Table 1 Single nucleotide polymorphism diversity

Estimates of Nν from FST between world populations are shown (Table 2). If N is the same for males and females, the female migration rate would exceed the male migration rate by a factor of 7.96. As expected, the autosomes displayed a value of Nν, which is intermediate between the values calculated from mtDNA and Y chromosomes (and close to their geometric mean).

Table 2 FST, Nν and their ratios for SNP data

We compared data for autosomal and Y-chromosomal microsatellites (short tandem repeat polymorphisms) in 14 African populations (Table 3). The fraction of the total variance found within populations was higher for the autosomes than for the Y chromosome. An analogue of FST for microsatellites (RST; Refs 13,14) indicated an Nν for the autosomes of 9.37, versus 4.26 for the Y. Their ratio of 2.20 was nearly the same as the ratio reported for SNPs (Table 2).
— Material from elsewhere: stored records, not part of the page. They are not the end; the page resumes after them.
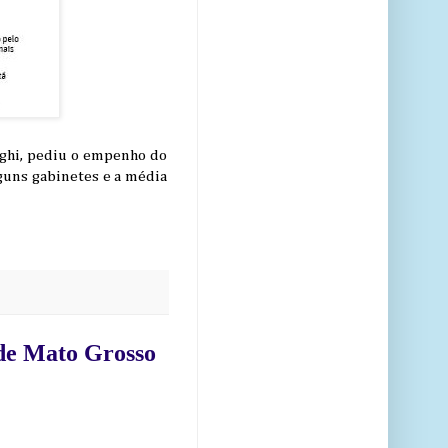
ighi, pediu o empenho do
guns gabinetes e a média
 de Mato Grosso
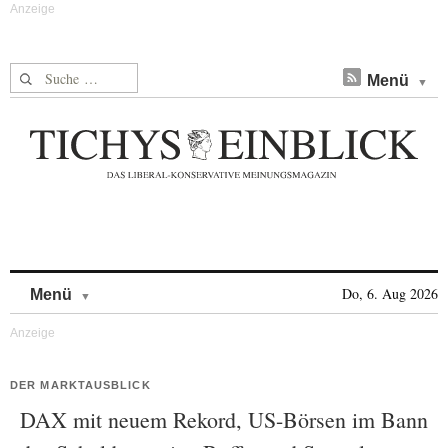
Suche nach:
Menü
Skip to content
Do, 6. Aug 2026
Menü
DER MARKTAUSBLICK
DAX mit neuem Rekord, US-Börsen im Bann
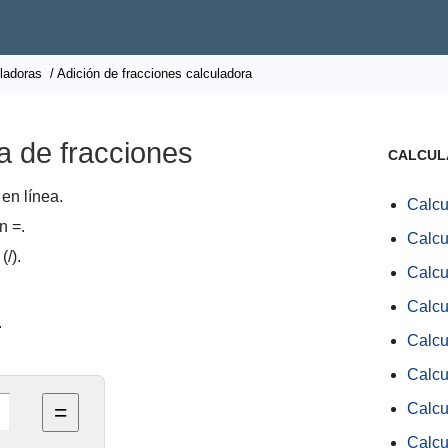
ladoras
/ Adición de fracciones calculadora
a de fracciones
CALCUL
en línea.
Calcu
n =.
Calcu
(/).
Calcu
Calcu
.
Calcu
Calcu
Calcu
Calcu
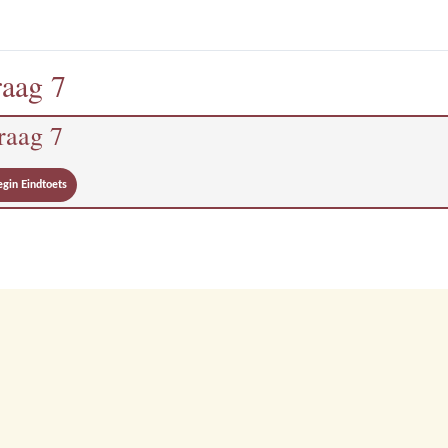
aag 7
raag 7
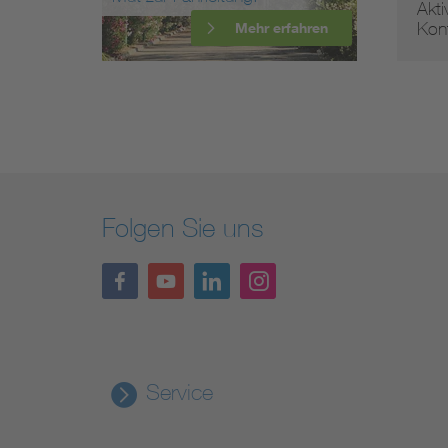
und
Akti
risc…
Kon
Mehr erfahren
Folgen Sie uns
Service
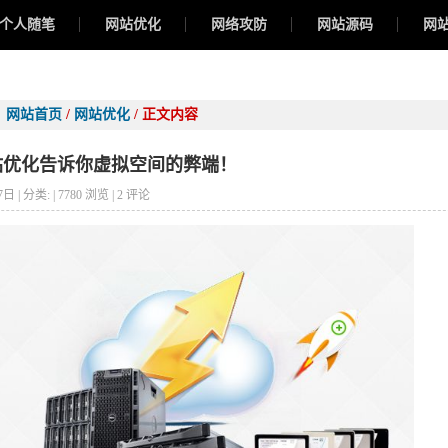
个人随笔
网站优化
网络攻防
网站源码
网
新闻资讯
：
网站首页
/
网站优化
/ 正文内容
站优化告诉你虚拟空间的弊端！
7日 | 分类:
| 7780 浏览 | 2 评论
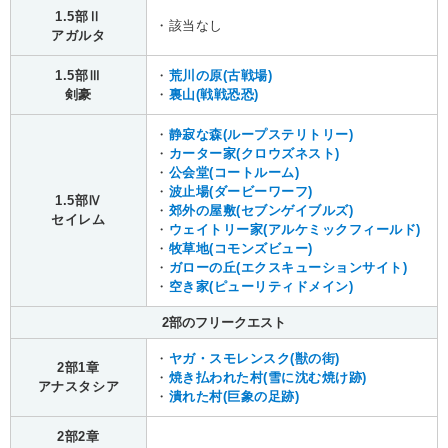
1.5部Ⅱ
・該当なし
アガルタ
1.5部Ⅲ
・
荒川の原(古戦場)
剣豪
・
裏山(戦戦恐恐)
・
静寂な森(ループステリトリー)
・
カーター家(クロウズネスト)
・
公会堂(コートルーム)
・
波止場(ダービーワーフ)
1.5部Ⅳ
・
郊外の屋敷(セブンゲイブルズ)
セイレム
・
ウェイトリー家(アルケミックフィールド)
・
牧草地(コモンズビュー)
・
ガローの丘(エクスキューションサイト)
・
空き家(ピューリティドメイン)
2部のフリークエスト
・
ヤガ・スモレンスク(獣の街)
2部1章
・
焼き払われた村(雪に沈む焼け跡)
アナスタシア
・
潰れた村(巨象の足跡)
2部2章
Table 3 Microsatellite diversity

Another approach, using the regression of genetic distance onto geographic distance (Fig. 1), leads to the same conclusion. The slope for the Y chromosome data was higher than for the mtDNA data by a factor of 8.22 (P<0.05), indicating a more rapid increase of genetic distance for the Y chromosome. This, too, was in close agreement with the FST analysis presented (Table 2).

Figure 1: Regressions of genetic distance (FST) onto geographic distance (km) in Europe.
figure 1

Three independent data sets were used (Y chromosome28, mtDNA (ref. 29) and classical markers30). The slope for the Y chromosome (1.108×10–4) is significantly greater than for the autosomes (1.014×10–5; P=0.0095) and mtDNA (1.348×10–5; P=0.0269).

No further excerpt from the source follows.